In [1]:
import cv2                                        # import necessary libraries and modules
import mediapipe as mp                            # MediaPipe for hand tracking
import pyautogui                                  # PyAutoGUI for simulating keyboard events
from ctypes import cast, POINTER                  # used for casting COM objects
from comtypes import CLSCTX_ALL                   # specifies the context for COM object activation
from pycaw.pycaw import AudioUtilities, IAudioEndpointVolume # PyCAW for audio control

In [2]:
vdo=cv2.VideoCapture(0)  # a video capture object to capture video
mphands=mp.solutions.hands
hands=mphands.Hands(min_detection_confidence=0.5, min_tracking_confidence=0.5)
mp_drawing=mp.solutions.drawing_utils  # MediaPipe drawing utils object to draw landmarks on the frame

devices=AudioUtilities.GetSpeakers()
interface=devices.Activate(IAudioEndpointVolume._iid_, CLSCTX_ALL, None)
volume=cast(interface, POINTER(IAudioEndpointVolume))

while True:
    suc,frame=vdo.read()
    if not suc:
        break

    results=hands.process(cv2.cvtColor(frame, cv2.COLOR_BGR2RGB)) # process the frame to detect hand landmarks using the Hands model

    if results.multi_hand_landmarks:
        for hand_landmarks in results.multi_hand_landmarks:
            mp_drawing.draw_landmarks(frame, hand_landmarks, mphands.HAND_CONNECTIONS)

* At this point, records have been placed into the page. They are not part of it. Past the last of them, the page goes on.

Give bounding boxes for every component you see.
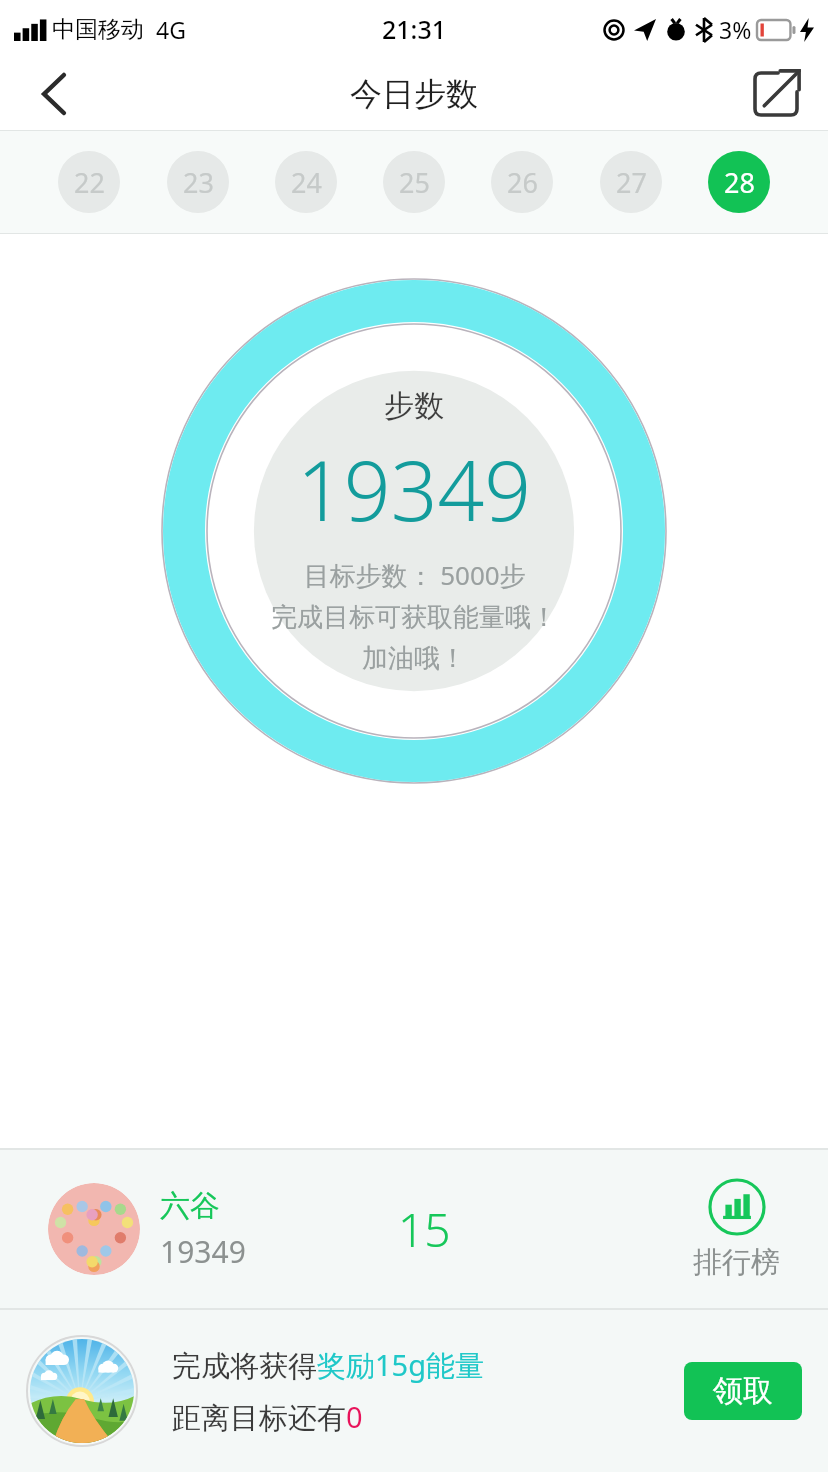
button[interactable]: 排行榜 (693, 1178, 780, 1281)
staticText: 24 (291, 164, 322, 201)
staticText: 距离目标还有0 (172, 1397, 363, 1437)
button[interactable]: 26 (491, 151, 553, 213)
button[interactable]: 25 (383, 151, 445, 213)
staticText: 步数 (384, 387, 444, 425)
staticText: 21:31 (382, 12, 447, 46)
button[interactable]: 28 (708, 151, 770, 213)
button[interactable]: 23 (167, 151, 229, 213)
button[interactable]: Back (26, 66, 82, 122)
staticText: 28 (724, 164, 755, 201)
staticText: 完成目标可获取能量哦！ (271, 601, 557, 634)
staticText: 完成将获得奖励15g能量 (172, 1345, 485, 1385)
button[interactable]: 六谷 (48, 1183, 246, 1275)
staticText: 中国移动 (52, 15, 144, 44)
staticText: 22 (74, 164, 105, 201)
button[interactable]: 领取 (684, 1362, 802, 1420)
staticText: 25 (399, 164, 430, 201)
button[interactable]: 24 (275, 151, 337, 213)
staticText: 27 (616, 164, 647, 201)
staticText: 六谷 (160, 1187, 220, 1225)
staticText: 3% (719, 14, 752, 45)
staticText: 目标步数： 5000步 (303, 557, 526, 593)
staticText: 今日步数 (350, 74, 478, 114)
staticText: 23 (183, 164, 214, 201)
staticText: 19349 (297, 433, 532, 545)
staticText: 排行榜 (693, 1244, 780, 1281)
staticText: 4G (156, 14, 186, 45)
staticText: 19349 (160, 1231, 246, 1272)
staticText: 加油哦！ (362, 642, 466, 675)
staticText: 15 (398, 1198, 451, 1261)
button[interactable]: Share (748, 66, 804, 122)
button[interactable]: 27 (600, 151, 662, 213)
staticText: 领取 (713, 1372, 773, 1410)
staticText: 26 (507, 164, 538, 201)
button[interactable]: 22 (58, 151, 120, 213)
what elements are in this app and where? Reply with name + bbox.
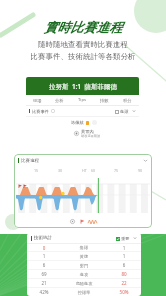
staticText: 15 [34,168,39,173]
staticText: 21 [27,280,61,286]
other: Expand stats [133,236,137,240]
staticText: 42% [27,289,61,295]
staticText: 比賽事件、技術統計等各類分析 [0,52,166,61]
staticText: 0 [27,245,61,251]
button[interactable]: 指數 [93,95,116,105]
button[interactable]: 現場 [26,95,48,105]
staticText: 75 [114,168,119,173]
other: Collapse [143,158,148,163]
staticText: 隨時隨地查看實時比賽進程 [0,40,166,49]
staticText: 控球率 [61,290,107,295]
other: Info [51,109,55,113]
button[interactable]: 拉努斯 1:1 薩斯菲爾德 [26,77,139,95]
staticText: 莫雷內 [81,129,94,134]
staticText: 1 [27,253,61,259]
staticText: 比賽進程 [21,158,39,164]
button[interactable]: 积分 [116,95,139,105]
staticText: 危險進攻 [61,281,107,286]
staticText: 69 [27,271,61,277]
staticText: 50% [107,289,141,295]
staticText: 30 [58,168,63,173]
staticText: 6 [107,262,141,268]
staticText: 积分 [123,98,132,103]
staticText: 黃牌 [61,254,107,259]
staticText: 角球 [61,245,107,250]
other: Expand [132,109,136,113]
staticText: 洛佩茲 [71,120,84,125]
staticText: 分析 [55,98,64,103]
staticText: 60 [91,168,96,173]
button[interactable]: 進球 [115,109,129,114]
staticText: 1 [107,253,141,259]
staticText: 現場 [33,98,42,103]
staticText: 1 [107,245,141,251]
staticText: 助攻克雷斯波 [81,134,101,138]
staticText: 進攻 [61,272,107,277]
staticText: HT [82,168,87,173]
staticText: 比賽事件 [32,109,49,114]
button[interactable]: Tips [70,95,93,105]
staticText: 技術統計 [34,235,52,241]
staticText: 80 [107,271,141,277]
staticText: 重要 [121,236,130,241]
staticText: 進球 [120,109,129,114]
staticText: 指數 [100,98,109,103]
staticText: 22 [107,280,141,286]
staticText: 射門 [61,263,107,268]
staticText: 拉努斯 1:1 薩斯菲爾德 [49,82,117,91]
staticText: Tips [78,97,86,103]
staticText: 90 [138,168,143,173]
button[interactable]: 分析 [48,95,70,105]
staticText: 實時比賽進程 [0,19,166,35]
staticText: 6 [27,262,61,268]
button[interactable]: 重要 [116,236,130,241]
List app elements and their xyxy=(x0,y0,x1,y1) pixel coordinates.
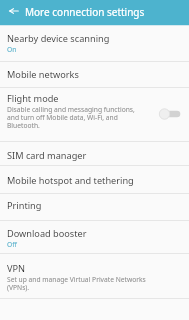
staticText: More connection settings xyxy=(25,5,145,19)
button[interactable]: Mobile networks xyxy=(0,62,189,87)
button[interactable]: Download booster xyxy=(0,221,189,253)
button[interactable]: VPN xyxy=(0,254,189,298)
staticText: Mobile networks xyxy=(7,68,79,81)
staticText: Flight mode xyxy=(7,92,59,105)
staticText: VPN xyxy=(7,262,26,275)
button[interactable]: Mobile hotspot and tethering xyxy=(0,166,189,193)
staticText: Off xyxy=(7,240,17,249)
staticText: Disable calling and messaging functions,… xyxy=(7,105,143,130)
button[interactable]: Navigate up xyxy=(3,0,24,25)
button[interactable]: Printing xyxy=(0,194,189,220)
button[interactable]: SIM card manager xyxy=(0,142,189,165)
staticText: SIM card manager xyxy=(7,149,87,162)
button[interactable]: Flight mode xyxy=(159,107,183,121)
staticText: On xyxy=(7,45,17,54)
staticText: Set up and manage Virtual Private Networ… xyxy=(7,275,157,292)
staticText: Download booster xyxy=(7,227,87,240)
staticText: Printing xyxy=(7,199,42,212)
staticText: Nearby device scanning xyxy=(7,32,110,45)
button[interactable]: Nearby device scanning xyxy=(0,26,189,61)
staticText: Mobile hotspot and tethering xyxy=(7,174,134,187)
button[interactable]: Flight mode xyxy=(0,88,189,141)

            # get the y-coordinate of the index finger tip and thumb tip landmarks
            index_f=hand_landmarks.landmark[mphands.HandLandmark.INDEX_FINGER_TIP].y
            thumb_f=hand_landmarks.landmark[mphands.HandLandmark.THUMB_TIP].y

            # determining the gesture based on finger positions
            if index_f<thumb_f:
                gesture='pointing up'
                cv2.putText(frame, 'Increasing Volume', (10,110), cv2.FONT_HERSHEY_SIMPLEX, 1, (0,0,255), 3)

            elif index_f>thumb_f:
                gesture='pointing down'
                cv2.putText(frame, 'Reducing Volume', (10, 110), cv2.FONT_HERSHEY_SIMPLEX, 1, (255,0,0), 3)

            else:
                gesture='not detected'

            # performing volume control based on the detected gesture
            if gesture=='pointing up':
                pyautogui.press('volumeup')

            elif gesture=='pointing down':
                pyautogui.press('volumedown')


            current_volume=volume.GetMasterVolumeLevelScalar()  # the current volume level

            # volume status on the frame based on the current volume level
            if current_volume==0:
                cv2.putText(frame, 'Mute', (10,70), cv2.FONT_HERSHEY_DUPLEX, 2, (0,128,0), 4)

            elif current_volume==1.0:
                cv2.putText(frame, 'Max', (10,70), cv2.FONT_HERSHEY_DUPLEX, 2, (0,100,255), 4)


    cv2.imshow('Volume Gesture',frame)
    if cv2.waitKey(1) & 0xFF==ord('q'):
        break

vdo.release()
cv2.destroyAllWindows() # release the video capture